Inorganic carbon uptake in cyanobacteria is facilitated by an energetically intensive CO₂-concentrating mechanism (CCM). Specialized Type-1 NDH complexes function as a part of this mechanism to couple photosynthetic energy generated by redox reactions of the electron transport chain (ETC) to CO₂ hydration. This active site of CO₂ hydration incorporates an arginine side chain as a Zn ligand, diverging from the typical histidine and/or cysteine residues found in standard CAs. In this study, we focused on mutating three amino acids in the active site of the constitutively expressed NDH-1₄ CO₂ hydration complex in Synechococcus sp. PCC7942: CupB-R91, which acts as a zinc ligand, and CupB-E95 and CupB-H89, both of which closely interact with the arginine ligand. These mutations aimed to explore how they affect the unusual metal ligation by CupB-R91 and potentially influence the unusual catalytic process.

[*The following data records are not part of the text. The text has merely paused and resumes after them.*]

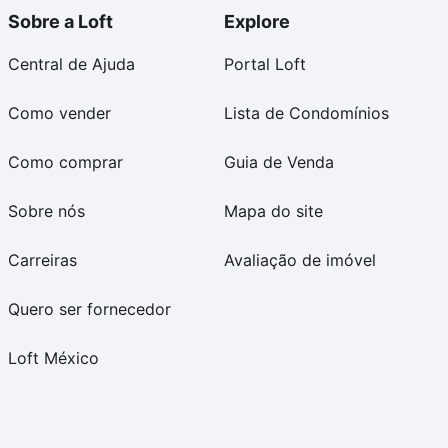
Sobre a Loft
Explore
Central de Ajuda
Portal Loft
Como vender
Lista de Condomínios
Como comprar
Guia de Venda
Sobre nós
Mapa do site
Carreiras
Avaliação de imóvel
Quero ser fornecedor
Loft México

The most severe defects in activity among the targeted residues are due to a substitution of CupB-R91 and the ionically interacting E95 since both proved essential for the structural stability of the CupB protein. On the other hand, CupB-H89 mutations show a range of catalytic phenotypes indicating a role of this residue in the catalytic mechanism of CO₂-hydration, but no evidence was obtained for aberrant carbonic anhydrase activity that would have indicated uncoupling of the CO₂-hydration activity from proton pumping. The results are discussed in terms of possible alternative CO₂ hydration mechanisms.